By the time they’re 3 years old, 80 percent of dogs develop periodontal disease, according to the American Veterinary Dental Society. While veterinarians recommend daily brushing for dogs’ teeth, studies by the American Animal Hospital Association reveal that nearly two-thirds of pet owners don’t provide their pets with recommended dental care.
By taking care of your dog’s teeth, you can help spare him many of the discomforts that come from periodontal disease – from lost teeth and infections to heart and even kidney damage. You’ll be sparing your wallet, too. It costs much more to treat periodontal disease (about $300 to $500 per visit) than it does to provide the veterinarian-recommended amount of preventive care ($150 to $300), according to PetMD. Just think of the money you can spend on things your pup will really enjoy, like a new ball for playing fetch together.
“Dental health is vital to a dog’s total health, and regularly cleaning teeth plays an essential role in preserving a dog’s oral health,” says Dr. Jan Bellows, a board-certified veterinary dentist and president of the American Veterinary Dental College. “Fortunately, in addition to getting their dog’s teeth professionally cleaned, pet parents can do a lot more to care for their dogs’ teeth.”
Dog-owners can show their love for their four-legged companions by taking some preventive measures, Bellows says, including:
* Learn and watch for the signs of periodontal disease, including abnormal drooling, gums that are red and inflamed (healthy gums should be pink), lesions or cysts on gums and the tongue, loose teeth and “doggie breath.” If your pup avoids certain foods he used to gladly eat, or seems uncomfortable when eating, closely examine his gums and teeth.
* Brush your dog’s teeth – daily if you can. Daily brushing of a dog’s teeth can be a challenge, even for the most diligent pet parent and the most cooperative dog. Talk to your veterinarian about the best way to brush. You can also find canine tooth brushing kits and plenty of online advice from organizations like the ASPCA to help make the process as comfortable as possible for both you and your pet. Dental chews, such as Milk-Bone Brushing Chews, can be an easy way to complement annual dental care by a veterinarian.
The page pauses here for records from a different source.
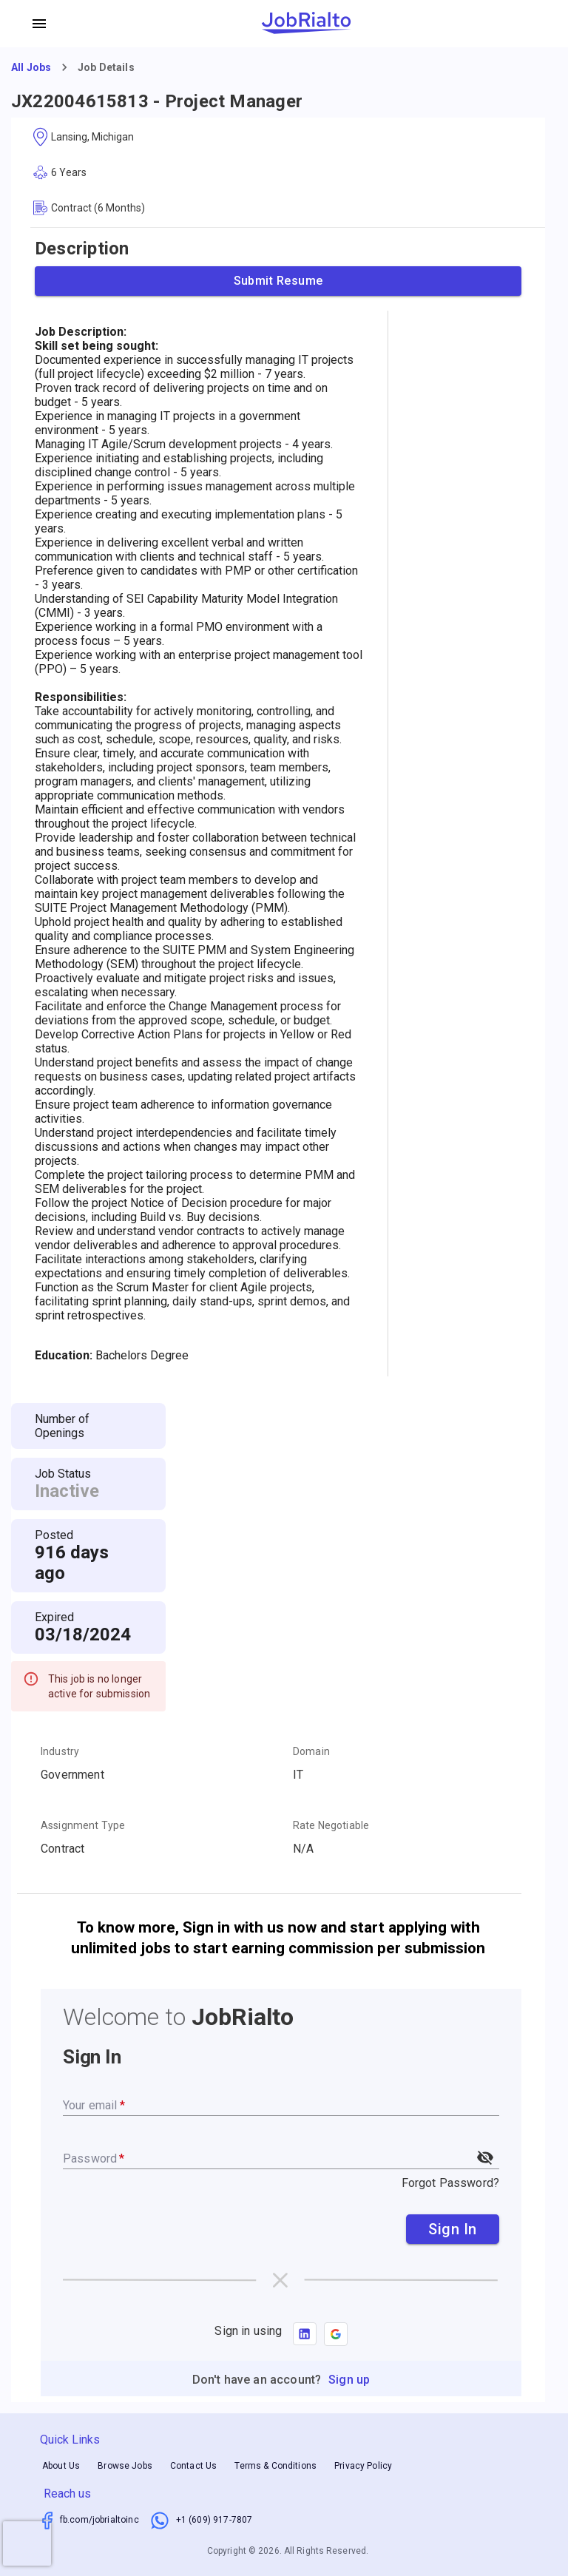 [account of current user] (39, 23)
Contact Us (193, 2466)
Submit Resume (278, 281)
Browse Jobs (125, 2466)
They are specially designed to reach down to the gum line, even way in back. When fed to dogs daily, clinical trials have shown they are as effective as brushing your dog’s teeth twice per week, based on the reduction of tartar build-up and bad breath.
* Don’t ignore bad breath, especially if you’ve been diligent about keeping your dog’s teeth cleaned. Periodontal disease is not the only health issue associated with doggie breath. Bad breath in a dog that has had good dental care may indicate other conditions, such as digestive problems. Talk to your veterinarian about your concerns.
* Get your dog’s teeth professionally cleaned at least twice a year. There’s no substitute for dental care from a veterinarian, and while your pet doctor is cleaning your dog’s teeth, he or she will be best able to spot any potential problems and make treatment recommendations.
You can learn more about Milk-Bone Brushing Chews at www.milkbone.com or on the Milk-Bone Facebook page. They are available for purchase anywhere Milk-Bone products are sold. To learn more about dental care for pets, visit the American Veterinary Dental College online at www.advc.org.
Nothing warms a human heart like loving hugs and kisses from a four-legged friend. By taking care of your pet’s teeth, you can help ensure you both feel good about his dental health – and those kisses keep coming.